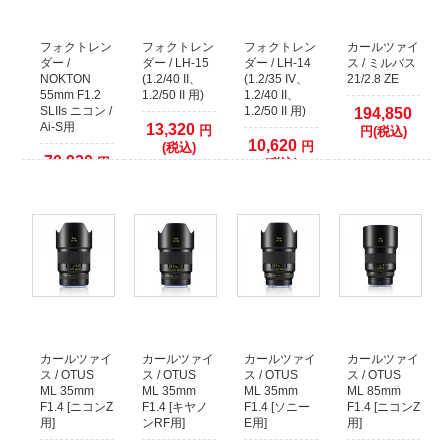
クレジットカード本人認証サービス対応いたしました
安全はお買い物の為にも、ぜひ本人認証サービスをご検討ください。
各クレジットカード会社の本人認証サービスをご利用いただいた場合、決済確
フォクトレン
フォクトレン
フォクトレン
カールツァイ
認時間を早めることが出来ます。
ダー /
ダー / LH-15
ダー / LH-14
ス / ミルバス
NOKTON
(1.2/40 II、
(1.2/35 IV、
21/2.8 ZE
本人認証サービス以外のクレジット決済に関しましては、従来通り決済をカー
55mm F1.2
1.2/50 II 用)
1.2/40 II、
ド会社へ確認してからの発送となります。
SLIIs ニコン /
1.2/50 II 用)
194,850
1日程度(場合により2、3日以上)出荷までお時間がかかりますので予めご了承く
Ai-S用
13,320
円
円(税込)
ださい。
10,620
円
(税込)
70,920
円
(税込)
2021年09月26日
(税込)
【お知らせ】代金引換でのご注文について
運送業者の代金引換手数料改定に伴い、50万円以上の代金引換のご注文に関し
まして取り扱いを終了いたします。
複数の代金引換注文で合計額が50万円以上になる場合は、同日での発送ができ
ません。発送日をずらしますので納期が余分にかかります。
あらかじめご了承くださいますようお願いいたします。
2017年12月09日
カールツァイ
カールツァイ
カールツァイ
カールツァイ
店頭でのご購入希望のお客様へ
ス / OTUS
ス / OTUS
ス / OTUS
ス / OTUS
当店の商品は、ほとんどが倉庫で保管しておりますので
ML 35mm
ML 35mm
ML 35mm
ML 85mm
WEBサイトで在庫有りとなっておりましても、店頭には無い場合がございま
F1.4 [ニコンZ
F1.4 [キヤノ
F1.4 [ソニー
F1.4 [ニコンZ
す。
用]
ンRF用]
E用]
用]
WEBサイトでご注文をしていない場合には、事前に店舗へご連絡していただき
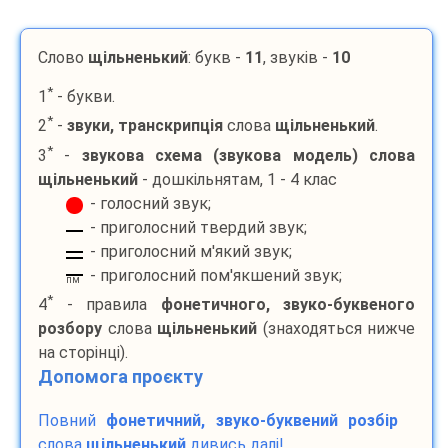
Слово
щільненький
: букв -
11
, звуків -
10
*
1
- букви.
*
2
-
звуки, транскрипція
слова
щільненький
.
*
3
-
звукова схема (звукова модель) слова
щільненький
- дошкільнятам, 1 - 4 клас
- голосний звук;
- приголосний твердий звук;
- приголосний м'який звук;
- приголосний пом'якшений звук;
пм
*
4
- правила
фонетичного, звуко-буквеного
розбору
слова
щільненький
(знаходяться нижче
на сторінці).
Допомога проєкту
Повний
фонетичний, звуко-буквений розбір
слова
щільненький
дивись далі!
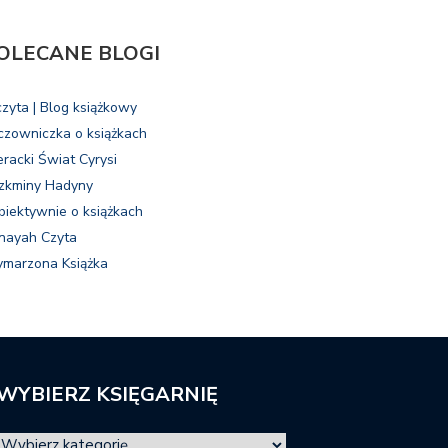
OLECANE BLOGI
czyta | Blog książkowy
czowniczka o książkach
eracki Świat Cyrysi
zkminy Hadyny
biektywnie o książkach
nayah Czyta
marzona Książka
WYBIERZ KSIĘGARNIĘ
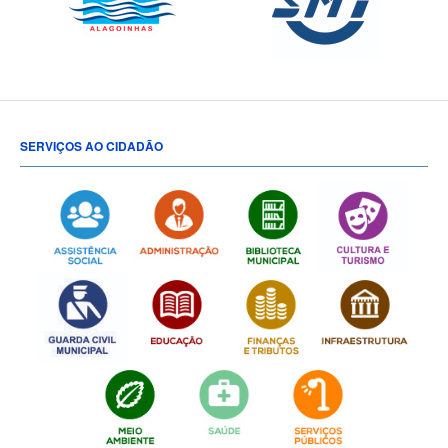
SERVIÇOS AO CIDADÃO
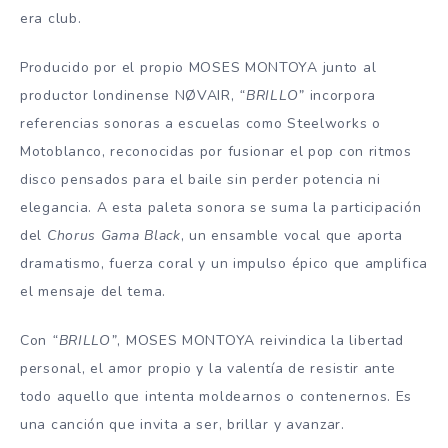
era club.
Producido por el propio MOSES MONTOYA junto al
productor londinense NØVAIR,
“BRILLO”
incorpora
referencias sonoras a escuelas como Steelworks o
Motoblanco, reconocidas por fusionar el pop con ritmos
disco pensados para el baile sin perder potencia ni
elegancia. A esta paleta sonora se suma la participación
del
Chorus Gama Black
, un ensamble vocal que aporta
dramatismo, fuerza coral y un impulso épico que amplifica
el mensaje del tema.
Con
“BRILLO”
, MOSES MONTOYA reivindica la libertad
personal, el amor propio y la valentía de resistir ante
todo aquello que intenta moldearnos o contenernos. Es
una canción que invita a ser, brillar y avanzar.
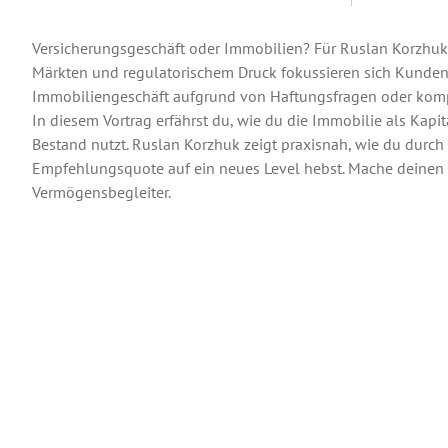
Versicherungsgeschäft oder Immobilien? Für Ruslan Korzhuk l
Märkten und regulatorischem Druck fokussieren sich Kunden 
Immobiliengeschäft aufgrund von Haftungsfragen oder kom
In diesem Vortrag erfährst du, wie du die Immobilie als Kapi
Bestand nutzt. Ruslan Korzhuk zeigt praxisnah, wie du durch
Empfehlungsquote auf ein neues Level hebst. Mache deinen Be
Vermögensbegleiter.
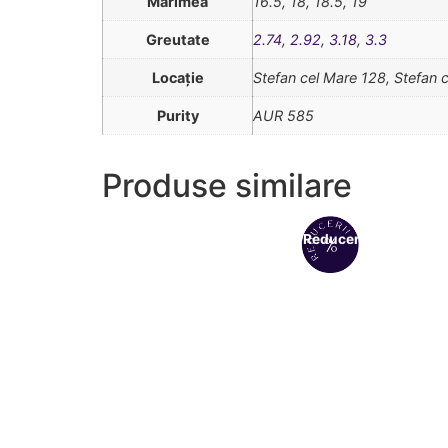
Mărimea
16.5, 18, 18.5, 19
Greutate
2.74
,
2.92
,
3.18
,
3.3
Locație
Stefan cel Mare 128, Stefan 
Purity
AUR 585
Produse similare
Reduceri!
■ ■ ■ ■ ■
Write out every entry exactly. Pictures do not belong in the copy.

Expected answer —
クレジットカード本人認証サービス対応いたしました
安全はお買い物の為にも、ぜひ本人認証サービスをご検討ください。
各クレジットカード会社の本人認証サービスをご利用いただいた場合、決済確
フォクトレン
フォクトレン
フォクトレン
カールツァイ
認時間を早めることが出来ます。
ダー /
ダー / LH-15
ダー / LH-14
ス / ミルバス
NOKTON
(1.2/40 II、
(1.2/35 IV、
21/2.8 ZE
本人認証サービス以外のクレジット決済に関しましては、従来通り決済をカー
55mm F1.2
1.2/50 II 用)
1.2/40 II、
ド会社へ確認してからの発送となります。
SLIIs ニコン /
1.2/50 II 用)
194,850
1日程度(場合により2、3日以上)出荷までお時間がかかりますので予めご了承く
Ai-S用
13,320
円
円(税込)
ださい。
10,620
円
(税込)
70,920
円
(税込)
2021年09月26日
(税込)
【お知らせ】代金引換でのご注文について
運送業者の代金引換手数料改定に伴い、50万円以上の代金引換のご注文に関し
まして取り扱いを終了いたします。
複数の代金引換注文で合計額が50万円以上になる場合は、同日での発送ができ
ません。発送日をずらしますので納期が余分にかかります。
あらかじめご了承くださいますようお願いいたします。
2017年12月09日
カールツァイ
カールツァイ
カールツァイ
カールツァイ
店頭でのご購入希望のお客様へ
ス / OTUS
ス / OTUS
ス / OTUS
ス / OTUS
当店の商品は、ほとんどが倉庫で保管しておりますので
ML 35mm
ML 35mm
ML 35mm
ML 85mm
WEBサイトで在庫有りとなっておりましても、店頭には無い場合がございま
F1.4 [ニコンZ
F1.4 [キヤノ
F1.4 [ソニー
F1.4 [ニコンZ
す。
用]
ンRF用]
E用]
用]
WEBサイトでご注文をしていない場合には、事前に店舗へご連絡していただき
Слово
щільненький
: букв -
11
, звуків -
10
*
1
- букви.
*
2
-
звуки, транскрипція
слова
щільненький
.
*
3
-
звукова схема (звукова модель) слова
щільненький
- дошкільнятам, 1 - 4 клас
- голосний звук;
- приголосний твердий звук;
- приголосний м'який звук;
- приголосний пом'якшений звук;
пм
*
4
- правила
фонетичного, звуко-буквеного
розбору
слова
щільненький
(знаходяться нижче
на сторінці).
Допомога проєкту
Повний
фонетичний, звуко-буквений розбір
слова
щільненький
дивись далі!
OLECANE BLOGI
czyta | Blog książkowy
czowniczka o książkach
eracki Świat Cyrysi
zkminy Hadyny
biektywnie o książkach
nayah Czyta
marzona Książka
WYBIERZ KSIĘGARNIĘ
SERVIÇOS AO CIDADÃO
era club.
Producido por el propio MOSES MONTOYA junto al
productor londinense NØVAIR,
“BRILLO”
incorpora
referencias sonoras a escuelas como Steelworks o
Motoblanco, reconocidas por fusionar el pop con ritmos
disco pensados para el baile sin perder potencia ni
elegancia. A esta paleta sonora se suma la participación
del
Chorus Gama Black
, un ensamble vocal que aporta
dramatismo, fuerza coral y un impulso épico que amplifica
el mensaje del tema.
Con
“BRILLO”
, MOSES MONTOYA reivindica la libertad
personal, el amor propio y la valentía de resistir ante
todo aquello que intenta moldearnos o contenernos. Es
una canción que invita a ser, brillar y avanzar.
Versicherungsgeschäft oder Immobilien? Für Ruslan Korzhuk l
Märkten und regulatorischem Druck fokussieren sich Kunden 
Immobiliengeschäft aufgrund von Haftungsfragen oder kom
In diesem Vortrag erfährst du, wie du die Immobilie als Kapi
Bestand nutzt. Ruslan Korzhuk zeigt praxisnah, wie du durch
Empfehlungsquote auf ein neues Level hebst. Mache deinen Be
Vermögensbegleiter.
Mărimea
16.5, 18, 18.5, 19
Greutate
2.74
,
2.92
,
3.18
,
3.3
Locație
Stefan cel Mare 128, Stefan 
Purity
AUR 585
Produse similare
Reduceri!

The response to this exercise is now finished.